Title: Middle Ordovician Knox Unconformity, Virginia Appalachians: Transition from Passive to Convergent Margin: ABSTRACT

Author(s): William J. Mussman, J. F. Read

Article Type: Meeting abstract

Abstract:

The Knox unconformity, central and southern Appalachians, is one of the major targets for petroleum exploration in the Appalachians, as well as being closely associated with base metal mineralization. It developed on Lower to Middle Ordovician Knox/Beekmantown carbonates, and marks transition from passive margin carbonate deposition to deposition in a foreland basin (convergent margin), possibly during global sea level lowering.

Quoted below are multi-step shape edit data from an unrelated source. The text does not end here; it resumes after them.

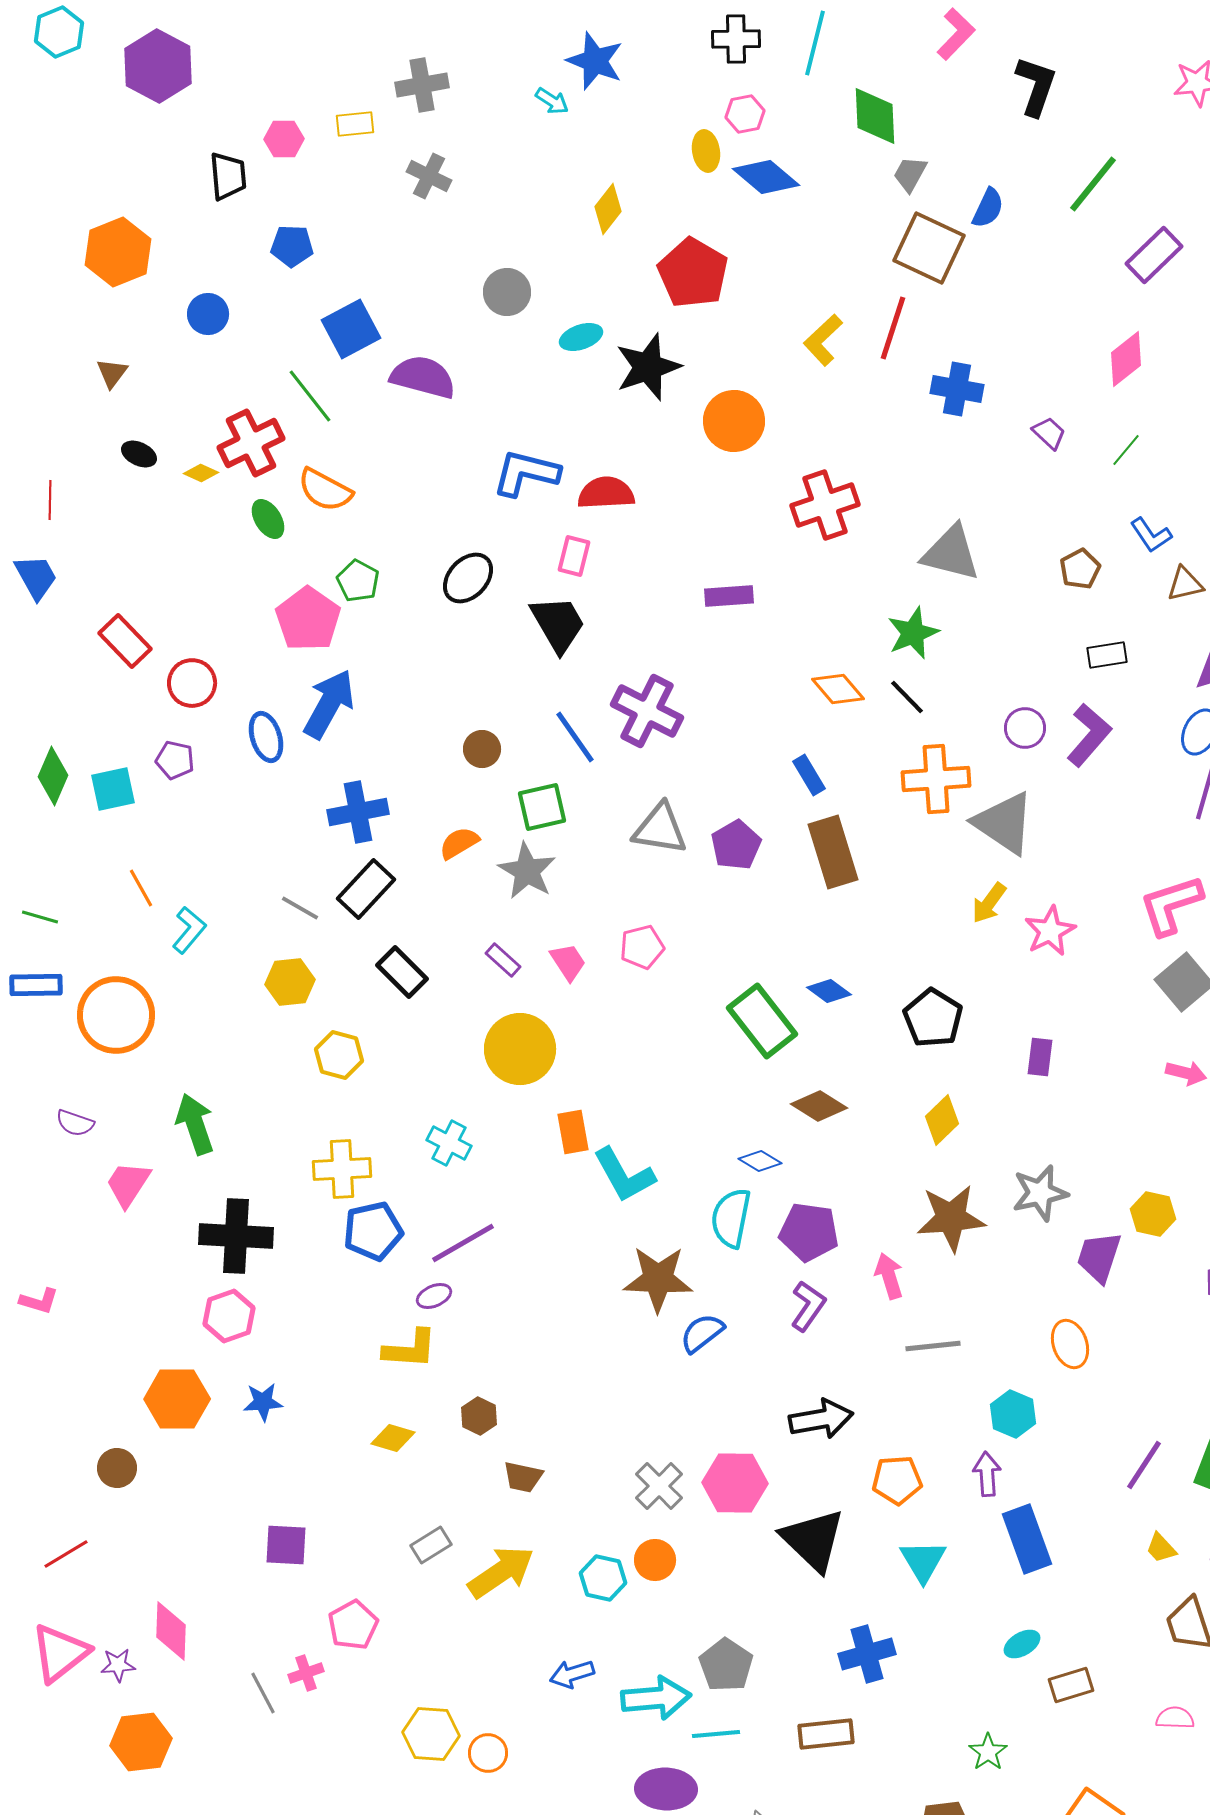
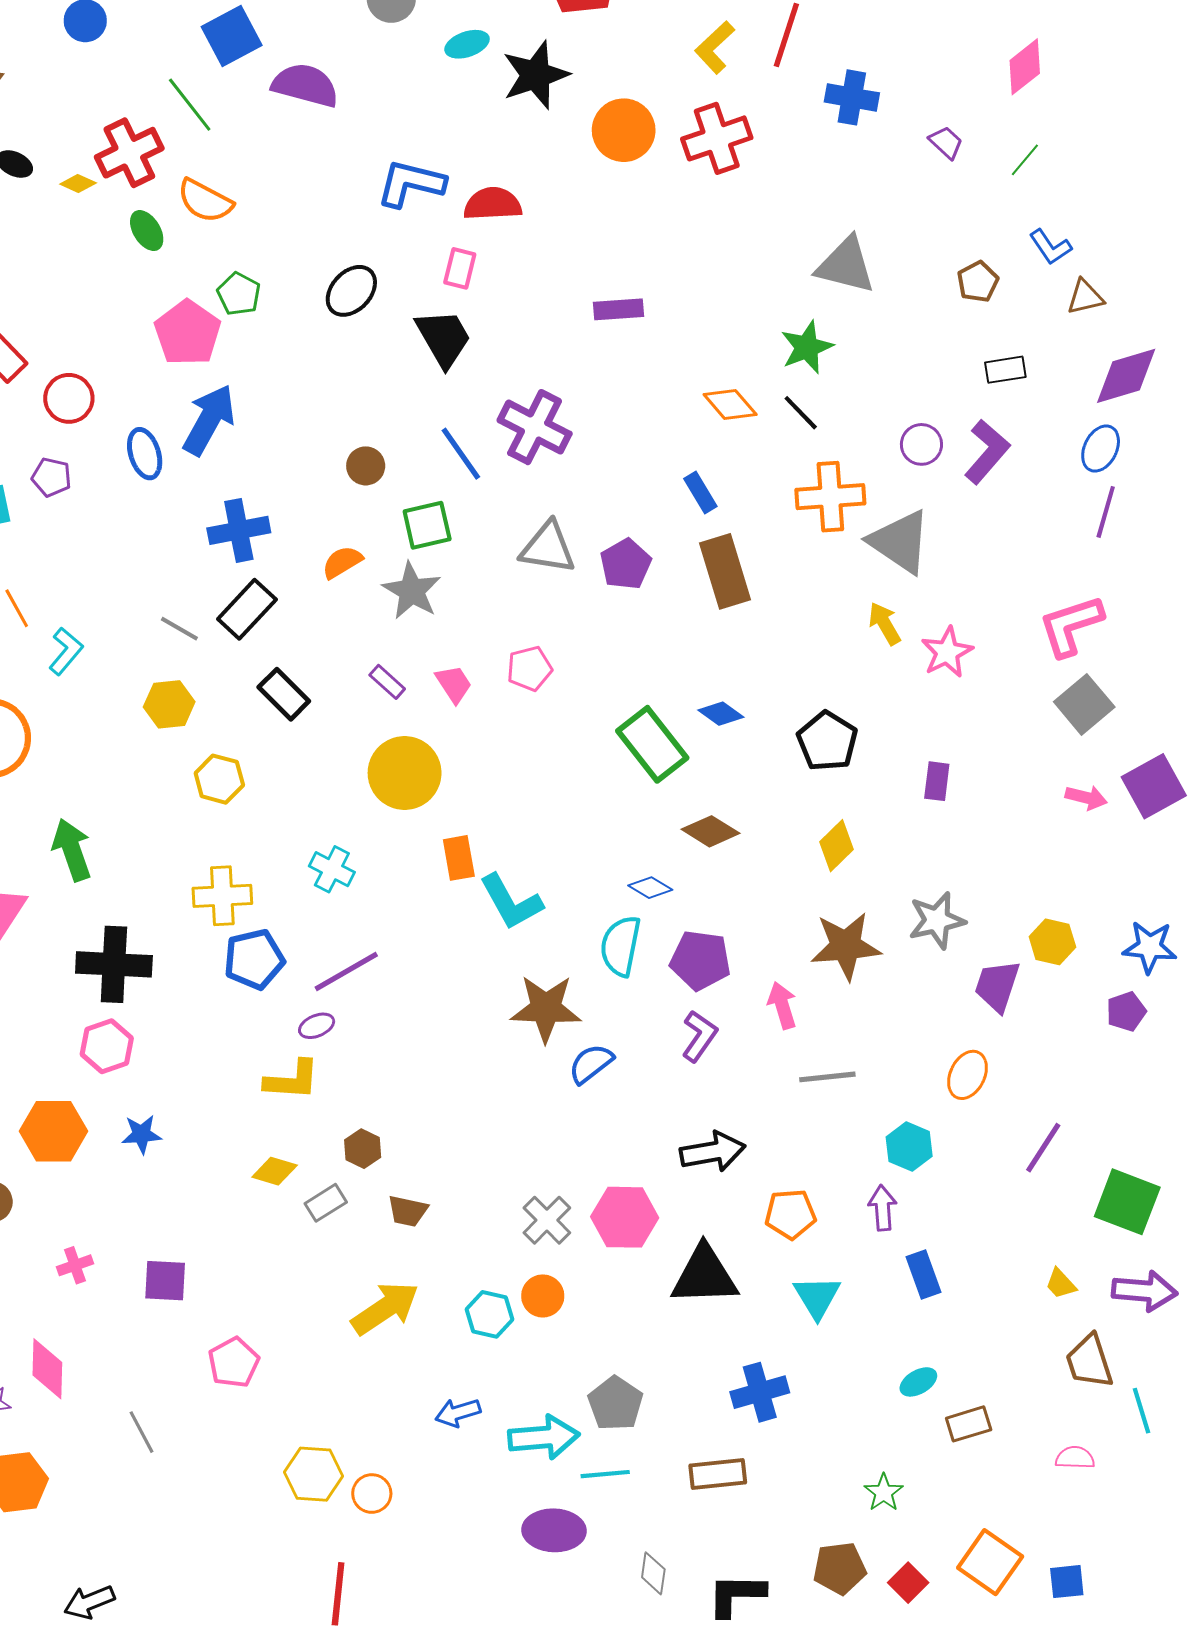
red cross: (825, 505) -> (717, 138), moved
yellow arrow: (989, 903) -> (885, 624), turned 114
orange ellipse: (1070, 1344) -> (968, 1075), turned 45
purple line: (1144, 1465) -> (1043, 1148), moved
blue rectangle: (1027, 1539) -> (923, 1274), size x0.7
black triangle: (813, 1540) -> (704, 1276), turned -46
gray rectangle: (431, 1545) -> (326, 1203), moved
pink cross: (306, 1673) -> (75, 1265), moved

Erosional relief on the unconformity is over 140 m (460 ft) in southwest Virginia, decreasing to 20 m (66 ft) or less in northern Virginia. Decrease in relief is accompanied by rapid depositional thickening of Lower Ordovician and earliest Middle Ordovician units into the Pennsylvania depocenter. Paleokarst features include topographic highs (tens of meters relief), breccia, and mud-filled sinkholes and caves that extend to 65 m (215 ft) below the unconformity, and sub-unconformity intraformational dolomite breccias that formed after dissolution of limestone interbeds. Coarse detritus on the unconformity surface formed thin to thick veneers of regolith that were locally reworked by fluvial and marine processes. Dolomite detritus also was deposited in alluvial fan and playa mud flats i lows on the unconformity surface. Under the luminoscope, the detrital dolomite is evidenced by corroded nonluminescent detrital cores overgrown by luminescent dolomite. The unconformity influenced the regional distribution, composition, and thickness of some post-unconformity peritidal carbonates and may have localized some Middle Ordovician downslope buildups. The unconformity also localized deposition of Pb-Zn ores, which commonly are associated with unconformity related intraformational breccias that remained open during deeper burial diagenesis.

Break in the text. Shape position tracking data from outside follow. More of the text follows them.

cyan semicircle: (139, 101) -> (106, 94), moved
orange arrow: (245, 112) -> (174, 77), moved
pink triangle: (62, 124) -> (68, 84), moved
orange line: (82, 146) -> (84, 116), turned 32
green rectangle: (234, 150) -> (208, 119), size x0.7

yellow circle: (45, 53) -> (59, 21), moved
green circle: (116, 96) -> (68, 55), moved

Development of regional unconformities on shelf sequences of passive margins immediately beneath foreland basin sequences is common in other orogens, reflecting gentle warping of the shelf prior to foundering and burial beneath synorogenic clastics. Such unconformities may localize hydrocarbons and base metal deposits (Pb-Zn) by developing permeable zones adjacent to the unconformity.